If users want, say, 16-bit PRNs with equidistribution, they should use both low and high words of the XORO32 output. If they want 16-bit PRNs without equidistribution, they should use the 16-bit subset of the 32-bit output with the best PractRand score, which is not known yet.
On that basis, we'd need to produce a distribution run for each and every score on the existing 16x16 grid before even starting on double spacing it.
The existing grid doesn't really test XORO32, which is why I suggested the new tests earlier today. We would need to compare the PractRand scores with the distributions and I might be able to do the latter. There are 17 possible 16-bit tests and maybe we should run those for [14,2,7,5] as that's what in the P2?
For contiguous 16-bit subsets, the number of the lsb is 0-16 thus 17 tests.
We've used PractRand as a comparison tool to choose [a,b,c,d]. That's fixed now in the P2 to [14,2,7,5] so we could just do 17 distributions but I'd like to see how they compare to the PractRand scores and what the highest score is. Taking eight bits from one output and eight from another [lsb = 8] might be the least correlated and hence most random.
I've been working on your earlier requests. I gather you want me to change tact.
PS: [14 2 7 5] isn't necessarily fixed.
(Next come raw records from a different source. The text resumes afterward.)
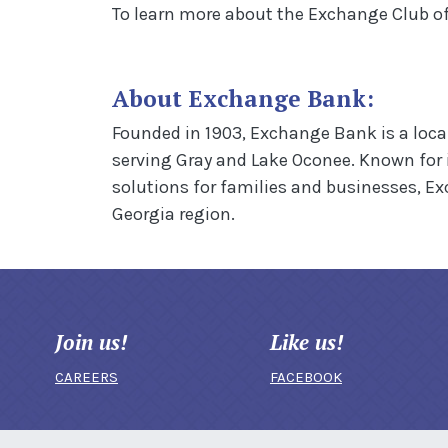
To learn more about the Exchange Club of 
About Exchange Bank:
Founded in 1903, Exchange Bank is a loca
serving Gray and Lake Oconee. Known for
solutions for families and businesses, E
Georgia region.
Join us!
Like us!
CAREERS
FACEBOOK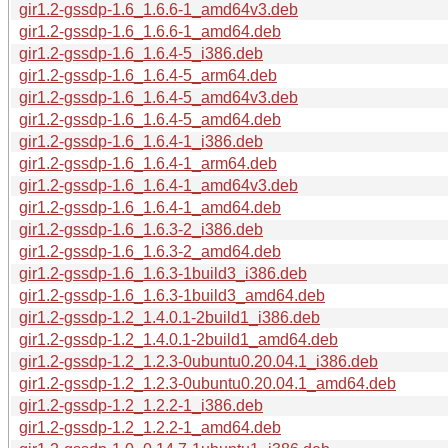
gir1.2-gssdp-1.6_1.6.6-1_amd64v3.deb
gir1.2-gssdp-1.6_1.6.6-1_amd64.deb
gir1.2-gssdp-1.6_1.6.4-5_i386.deb
gir1.2-gssdp-1.6_1.6.4-5_arm64.deb
gir1.2-gssdp-1.6_1.6.4-5_amd64v3.deb
gir1.2-gssdp-1.6_1.6.4-5_amd64.deb
gir1.2-gssdp-1.6_1.6.4-1_i386.deb
gir1.2-gssdp-1.6_1.6.4-1_arm64.deb
gir1.2-gssdp-1.6_1.6.4-1_amd64v3.deb
gir1.2-gssdp-1.6_1.6.4-1_amd64.deb
gir1.2-gssdp-1.6_1.6.3-2_i386.deb
gir1.2-gssdp-1.6_1.6.3-2_amd64.deb
gir1.2-gssdp-1.6_1.6.3-1build3_i386.deb
gir1.2-gssdp-1.6_1.6.3-1build3_amd64.deb
gir1.2-gssdp-1.2_1.4.0.1-2build1_i386.deb
gir1.2-gssdp-1.2_1.4.0.1-2build1_amd64.deb
gir1.2-gssdp-1.2_1.2.3-0ubuntu0.20.04.1_i386.deb
gir1.2-gssdp-1.2_1.2.3-0ubuntu0.20.04.1_amd64.deb
gir1.2-gssdp-1.2_1.2.2-1_i386.deb
gir1.2-gssdp-1.2_1.2.2-1_amd64.deb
I'm happy to keep the options open for a revision.
I'm just outputting ideas as they appear!
Most if not all the development here recently has been aimed at finding the very best [a,b,c,d] and [3,2,6,9] appears to be a tiny bit better than [14,2,7,5]. The first version of the P2 will use the latter and there is testing we can do just on that but I'm not saying we should ignore [3,2,6,9] or others.
I've resurrected the single summing scrambler functionality again. It had been disabled and not maintained for many months.
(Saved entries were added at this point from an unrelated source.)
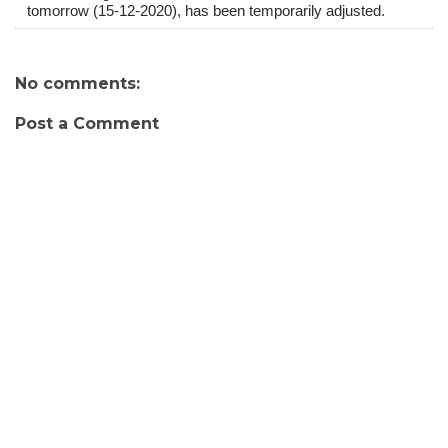
tomorrow (15-12-2020), has been temporarily adjusted.
No comments:
Post a Comment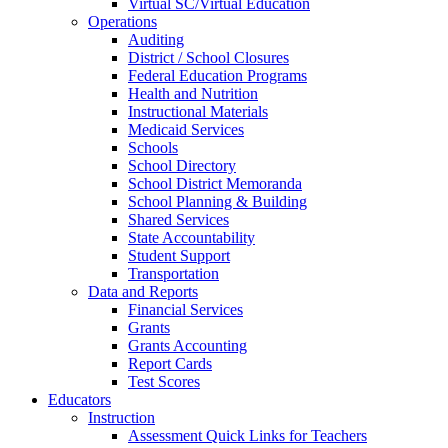
Virtual SC/Virtual Education
Operations
Auditing
District / School Closures
Federal Education Programs
Health and Nutrition
Instructional Materials
Medicaid Services
Schools
School Directory
School District Memoranda
School Planning & Building
Shared Services
State Accountability
Student Support
Transportation
Data and Reports
Financial Services
Grants
Grants Accounting
Report Cards
Test Scores
Educators
Instruction
Assessment Quick Links for Teachers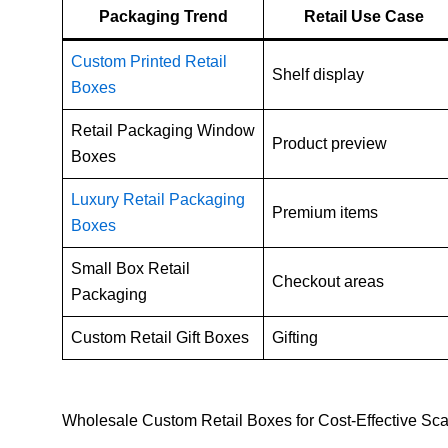
Packaging Trend
Retail Use Case
Custom Printed Retail
Shelf display
Boxes
Retail Packaging Window
Product preview
Boxes
Luxury Retail Packaging
Premium items
Boxes
Small Box Retail
Checkout areas
Packaging
Custom Retail Gift Boxes
Gifting
Wholesale Custom Retail Boxes for Cost-Effective Sca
Gotta say, auto-culling went through real quick!. I don't remember it being that little an effort historically. I guess it's a case of so many of the unknowns are sorted and built into the automation now.
If users want, say, 16-bit PRNs with equidistribution, they should use both low and high words of the XORO32 output. If they want 16-bit PRNs without equidistribution, they should use the 16-bit subset of the 32-bit output with the best PractRand score, which is not known yet.
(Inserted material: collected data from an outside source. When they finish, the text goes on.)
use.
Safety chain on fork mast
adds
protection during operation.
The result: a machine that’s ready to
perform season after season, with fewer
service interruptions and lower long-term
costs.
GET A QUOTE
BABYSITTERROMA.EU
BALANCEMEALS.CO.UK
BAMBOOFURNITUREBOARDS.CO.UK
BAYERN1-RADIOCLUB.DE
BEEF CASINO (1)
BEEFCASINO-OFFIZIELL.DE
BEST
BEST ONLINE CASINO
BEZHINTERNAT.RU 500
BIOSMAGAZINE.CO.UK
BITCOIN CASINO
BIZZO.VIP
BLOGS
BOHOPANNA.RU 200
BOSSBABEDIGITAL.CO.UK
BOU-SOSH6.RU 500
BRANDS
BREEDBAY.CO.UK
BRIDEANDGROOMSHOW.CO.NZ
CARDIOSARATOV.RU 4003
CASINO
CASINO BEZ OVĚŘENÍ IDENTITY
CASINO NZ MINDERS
I've run tests to see the frequency distribution of some double-iterated xoroshiro32++ outputs as in the XORO32 instruction, using sample sizes of 8/12/16 and various but not all of the possible lsb's. As the PractRand FPF test can detect equidistribution, it's likely that the best PractRand scores will occur when the equidistribution is disturbed the most. To detect this I looked for the lowest and highest frequencies that are furthest from the equidistributed values and here are the results:
There is no effect on the equidistribution if the sample is entirely within one xoroshiro32++ output and in order to disturb the equidistribution the sample must contain data from both outputs. For an equal mix of 8/12/16-bit samples the lsb is 12/10/8. However, the results above show that a half-and-half mix does not lead to the biggest variances, which are very small for 8 or 12 bits and so any PractRand tests should concentrate on 16 bits. To make things clear, the [3,2,6,9] sample above is for bits [24:9] of the double-iterated output.
Here's the 10 grids for Xoroshiro32+ and a collection of distribution reports for Xoroshiro32+ and 32+p that I generated a couple days back. I still have to do some scripting fixes to do the grid run for 32+p without overwriting what I've got now.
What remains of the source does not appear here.